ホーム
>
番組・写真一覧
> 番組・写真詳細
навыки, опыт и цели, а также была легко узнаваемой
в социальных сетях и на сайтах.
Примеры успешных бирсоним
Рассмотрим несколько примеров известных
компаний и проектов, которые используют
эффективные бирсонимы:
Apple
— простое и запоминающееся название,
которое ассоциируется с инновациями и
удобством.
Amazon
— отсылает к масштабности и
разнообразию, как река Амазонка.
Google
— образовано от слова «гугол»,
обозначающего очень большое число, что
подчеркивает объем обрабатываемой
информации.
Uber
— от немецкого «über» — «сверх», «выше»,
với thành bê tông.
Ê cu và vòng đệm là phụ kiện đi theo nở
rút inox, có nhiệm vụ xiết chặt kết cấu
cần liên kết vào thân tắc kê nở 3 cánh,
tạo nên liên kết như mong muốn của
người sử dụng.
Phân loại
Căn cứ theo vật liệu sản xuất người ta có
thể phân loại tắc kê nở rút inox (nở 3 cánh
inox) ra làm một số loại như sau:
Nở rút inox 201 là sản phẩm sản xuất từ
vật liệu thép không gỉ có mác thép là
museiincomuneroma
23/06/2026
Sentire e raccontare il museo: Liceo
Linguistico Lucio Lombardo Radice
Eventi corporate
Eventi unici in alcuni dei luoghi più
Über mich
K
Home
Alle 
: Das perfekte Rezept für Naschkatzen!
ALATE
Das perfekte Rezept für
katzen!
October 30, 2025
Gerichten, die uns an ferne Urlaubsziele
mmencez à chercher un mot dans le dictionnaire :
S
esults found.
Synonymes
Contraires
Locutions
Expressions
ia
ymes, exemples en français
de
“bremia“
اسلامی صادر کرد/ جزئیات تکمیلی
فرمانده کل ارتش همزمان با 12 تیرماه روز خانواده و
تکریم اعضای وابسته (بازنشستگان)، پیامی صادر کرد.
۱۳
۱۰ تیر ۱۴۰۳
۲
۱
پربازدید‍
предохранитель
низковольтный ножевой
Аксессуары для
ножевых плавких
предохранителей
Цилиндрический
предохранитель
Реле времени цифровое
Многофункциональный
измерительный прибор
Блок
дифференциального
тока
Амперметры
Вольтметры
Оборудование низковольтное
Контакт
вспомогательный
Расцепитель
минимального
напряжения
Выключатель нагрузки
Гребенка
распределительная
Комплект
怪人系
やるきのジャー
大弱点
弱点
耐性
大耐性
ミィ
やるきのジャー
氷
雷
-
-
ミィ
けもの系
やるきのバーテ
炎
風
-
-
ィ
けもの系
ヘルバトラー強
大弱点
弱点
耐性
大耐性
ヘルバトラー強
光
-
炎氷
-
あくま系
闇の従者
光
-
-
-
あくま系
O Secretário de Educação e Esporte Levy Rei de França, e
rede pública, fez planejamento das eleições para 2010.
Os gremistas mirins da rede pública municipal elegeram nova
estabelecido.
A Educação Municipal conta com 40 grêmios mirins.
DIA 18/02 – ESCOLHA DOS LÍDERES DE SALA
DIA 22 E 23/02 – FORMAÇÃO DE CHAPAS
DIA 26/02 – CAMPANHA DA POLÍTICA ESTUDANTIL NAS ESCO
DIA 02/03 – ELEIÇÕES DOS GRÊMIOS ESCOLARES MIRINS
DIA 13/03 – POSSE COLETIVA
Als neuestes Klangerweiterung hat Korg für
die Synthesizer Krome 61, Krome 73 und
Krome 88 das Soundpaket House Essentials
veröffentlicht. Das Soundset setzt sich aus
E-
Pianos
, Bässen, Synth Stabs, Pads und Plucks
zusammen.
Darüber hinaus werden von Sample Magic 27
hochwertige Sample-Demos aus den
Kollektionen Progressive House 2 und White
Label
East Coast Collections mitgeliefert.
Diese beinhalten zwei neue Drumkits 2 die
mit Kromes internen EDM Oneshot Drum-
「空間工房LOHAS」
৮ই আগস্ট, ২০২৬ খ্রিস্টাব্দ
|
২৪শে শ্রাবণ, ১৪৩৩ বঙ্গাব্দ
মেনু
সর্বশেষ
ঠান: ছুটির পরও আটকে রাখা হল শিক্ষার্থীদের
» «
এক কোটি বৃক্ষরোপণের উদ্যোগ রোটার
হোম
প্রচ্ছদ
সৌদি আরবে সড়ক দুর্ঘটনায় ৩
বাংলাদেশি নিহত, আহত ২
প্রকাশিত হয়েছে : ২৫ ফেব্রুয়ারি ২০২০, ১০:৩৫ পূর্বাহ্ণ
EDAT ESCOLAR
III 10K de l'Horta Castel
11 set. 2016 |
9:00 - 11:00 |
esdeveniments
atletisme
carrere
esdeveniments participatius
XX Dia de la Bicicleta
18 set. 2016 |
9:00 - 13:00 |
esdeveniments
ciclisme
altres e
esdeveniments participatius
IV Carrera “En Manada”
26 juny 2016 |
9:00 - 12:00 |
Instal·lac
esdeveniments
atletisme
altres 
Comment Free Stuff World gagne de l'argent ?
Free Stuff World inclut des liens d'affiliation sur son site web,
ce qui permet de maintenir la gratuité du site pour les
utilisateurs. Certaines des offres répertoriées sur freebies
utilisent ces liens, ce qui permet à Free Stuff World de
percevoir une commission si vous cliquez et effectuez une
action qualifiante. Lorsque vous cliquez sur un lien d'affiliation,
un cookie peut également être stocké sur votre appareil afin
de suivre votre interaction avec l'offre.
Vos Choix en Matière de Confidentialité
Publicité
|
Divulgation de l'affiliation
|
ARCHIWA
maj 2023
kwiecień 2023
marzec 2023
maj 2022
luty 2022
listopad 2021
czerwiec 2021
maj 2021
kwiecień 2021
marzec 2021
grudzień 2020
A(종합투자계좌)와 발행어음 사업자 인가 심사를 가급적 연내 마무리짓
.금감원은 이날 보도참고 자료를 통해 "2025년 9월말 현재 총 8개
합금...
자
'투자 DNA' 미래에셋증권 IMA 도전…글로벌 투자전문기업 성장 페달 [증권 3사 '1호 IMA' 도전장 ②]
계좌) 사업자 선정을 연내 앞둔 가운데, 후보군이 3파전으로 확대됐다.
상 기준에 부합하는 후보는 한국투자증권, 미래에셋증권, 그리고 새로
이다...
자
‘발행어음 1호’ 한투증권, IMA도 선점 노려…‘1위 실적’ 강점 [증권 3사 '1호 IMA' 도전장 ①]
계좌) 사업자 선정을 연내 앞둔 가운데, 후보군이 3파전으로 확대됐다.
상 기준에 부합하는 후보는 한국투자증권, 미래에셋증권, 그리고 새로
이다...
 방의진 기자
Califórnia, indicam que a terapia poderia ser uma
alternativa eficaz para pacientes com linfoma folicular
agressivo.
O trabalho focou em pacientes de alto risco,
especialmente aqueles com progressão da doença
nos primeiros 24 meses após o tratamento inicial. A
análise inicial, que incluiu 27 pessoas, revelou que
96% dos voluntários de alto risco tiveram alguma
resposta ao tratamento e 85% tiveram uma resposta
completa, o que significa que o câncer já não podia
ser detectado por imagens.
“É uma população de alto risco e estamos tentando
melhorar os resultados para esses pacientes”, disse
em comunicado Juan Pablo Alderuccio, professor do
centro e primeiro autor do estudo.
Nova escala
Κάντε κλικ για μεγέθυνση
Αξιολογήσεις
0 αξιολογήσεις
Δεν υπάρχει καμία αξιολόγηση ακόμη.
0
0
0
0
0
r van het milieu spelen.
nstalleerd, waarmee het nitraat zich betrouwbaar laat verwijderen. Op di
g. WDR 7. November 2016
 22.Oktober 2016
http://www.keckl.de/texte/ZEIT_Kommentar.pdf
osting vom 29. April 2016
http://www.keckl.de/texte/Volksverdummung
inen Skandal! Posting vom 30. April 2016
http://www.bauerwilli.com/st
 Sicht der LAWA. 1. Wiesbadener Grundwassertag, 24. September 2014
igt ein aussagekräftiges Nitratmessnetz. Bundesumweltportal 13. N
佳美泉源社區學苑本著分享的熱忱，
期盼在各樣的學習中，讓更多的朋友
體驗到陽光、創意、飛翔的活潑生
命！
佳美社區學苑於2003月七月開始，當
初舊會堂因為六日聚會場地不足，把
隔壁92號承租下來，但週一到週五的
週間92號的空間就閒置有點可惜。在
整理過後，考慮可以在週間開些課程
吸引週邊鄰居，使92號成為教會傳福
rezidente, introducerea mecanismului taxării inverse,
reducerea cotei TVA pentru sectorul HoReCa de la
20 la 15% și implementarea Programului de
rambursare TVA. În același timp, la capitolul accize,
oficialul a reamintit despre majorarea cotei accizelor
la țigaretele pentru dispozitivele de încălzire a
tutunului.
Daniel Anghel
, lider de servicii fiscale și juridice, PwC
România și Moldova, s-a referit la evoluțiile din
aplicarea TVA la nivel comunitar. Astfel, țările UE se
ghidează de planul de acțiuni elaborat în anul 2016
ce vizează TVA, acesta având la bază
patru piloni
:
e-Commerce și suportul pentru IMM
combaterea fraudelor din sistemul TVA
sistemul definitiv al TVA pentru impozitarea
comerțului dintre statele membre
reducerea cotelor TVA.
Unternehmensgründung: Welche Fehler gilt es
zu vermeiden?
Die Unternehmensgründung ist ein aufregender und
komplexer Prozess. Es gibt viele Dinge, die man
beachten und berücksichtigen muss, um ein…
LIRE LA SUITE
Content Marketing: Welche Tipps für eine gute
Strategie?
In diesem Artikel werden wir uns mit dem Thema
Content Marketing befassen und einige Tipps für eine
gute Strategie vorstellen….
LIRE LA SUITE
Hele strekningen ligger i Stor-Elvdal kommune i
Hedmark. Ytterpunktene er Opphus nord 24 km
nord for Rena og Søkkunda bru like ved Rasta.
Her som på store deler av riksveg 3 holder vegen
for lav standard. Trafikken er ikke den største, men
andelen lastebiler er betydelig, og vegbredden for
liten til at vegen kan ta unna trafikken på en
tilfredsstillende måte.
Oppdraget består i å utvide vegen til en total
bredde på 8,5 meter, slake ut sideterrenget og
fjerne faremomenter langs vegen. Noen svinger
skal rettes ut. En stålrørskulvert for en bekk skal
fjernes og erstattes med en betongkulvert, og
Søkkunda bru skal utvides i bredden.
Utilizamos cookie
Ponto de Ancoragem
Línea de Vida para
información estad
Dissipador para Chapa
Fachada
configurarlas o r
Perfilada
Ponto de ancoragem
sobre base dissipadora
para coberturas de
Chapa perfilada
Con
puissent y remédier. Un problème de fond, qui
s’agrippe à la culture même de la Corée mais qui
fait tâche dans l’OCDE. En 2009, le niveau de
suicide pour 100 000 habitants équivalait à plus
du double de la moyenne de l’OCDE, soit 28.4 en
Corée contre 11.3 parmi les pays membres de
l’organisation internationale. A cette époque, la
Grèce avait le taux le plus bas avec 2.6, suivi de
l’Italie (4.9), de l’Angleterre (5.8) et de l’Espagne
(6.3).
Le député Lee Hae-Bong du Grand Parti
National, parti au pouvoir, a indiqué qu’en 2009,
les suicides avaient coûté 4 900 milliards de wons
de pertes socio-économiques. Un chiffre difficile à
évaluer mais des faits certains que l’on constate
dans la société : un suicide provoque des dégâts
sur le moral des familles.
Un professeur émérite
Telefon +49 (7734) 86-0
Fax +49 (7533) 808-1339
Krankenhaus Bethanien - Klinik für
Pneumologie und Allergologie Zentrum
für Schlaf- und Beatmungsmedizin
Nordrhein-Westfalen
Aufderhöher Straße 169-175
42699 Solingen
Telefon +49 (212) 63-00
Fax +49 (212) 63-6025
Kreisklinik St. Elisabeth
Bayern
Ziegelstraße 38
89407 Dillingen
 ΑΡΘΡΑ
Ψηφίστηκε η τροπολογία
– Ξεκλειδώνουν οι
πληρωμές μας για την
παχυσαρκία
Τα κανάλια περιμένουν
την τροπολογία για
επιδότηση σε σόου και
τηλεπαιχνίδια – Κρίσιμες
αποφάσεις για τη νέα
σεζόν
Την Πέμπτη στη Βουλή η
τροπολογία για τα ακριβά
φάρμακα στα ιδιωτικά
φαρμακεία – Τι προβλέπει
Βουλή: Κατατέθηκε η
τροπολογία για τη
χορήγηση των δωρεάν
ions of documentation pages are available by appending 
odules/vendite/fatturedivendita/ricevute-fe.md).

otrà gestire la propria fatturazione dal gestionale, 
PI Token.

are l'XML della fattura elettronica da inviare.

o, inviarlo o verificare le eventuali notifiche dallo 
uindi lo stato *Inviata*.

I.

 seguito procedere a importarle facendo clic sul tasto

The task
An exact copy of the lines from the one holding "are l'XML della" through the end of the data is the whole answer.

Result of this task
are l'XML della fattura elettronica da inviare.

o, inviarlo o verificare le eventuali notifiche dallo 
uindi lo stato *Inviata*.

I.

 seguito procedere a importarle facendo clic sul tasto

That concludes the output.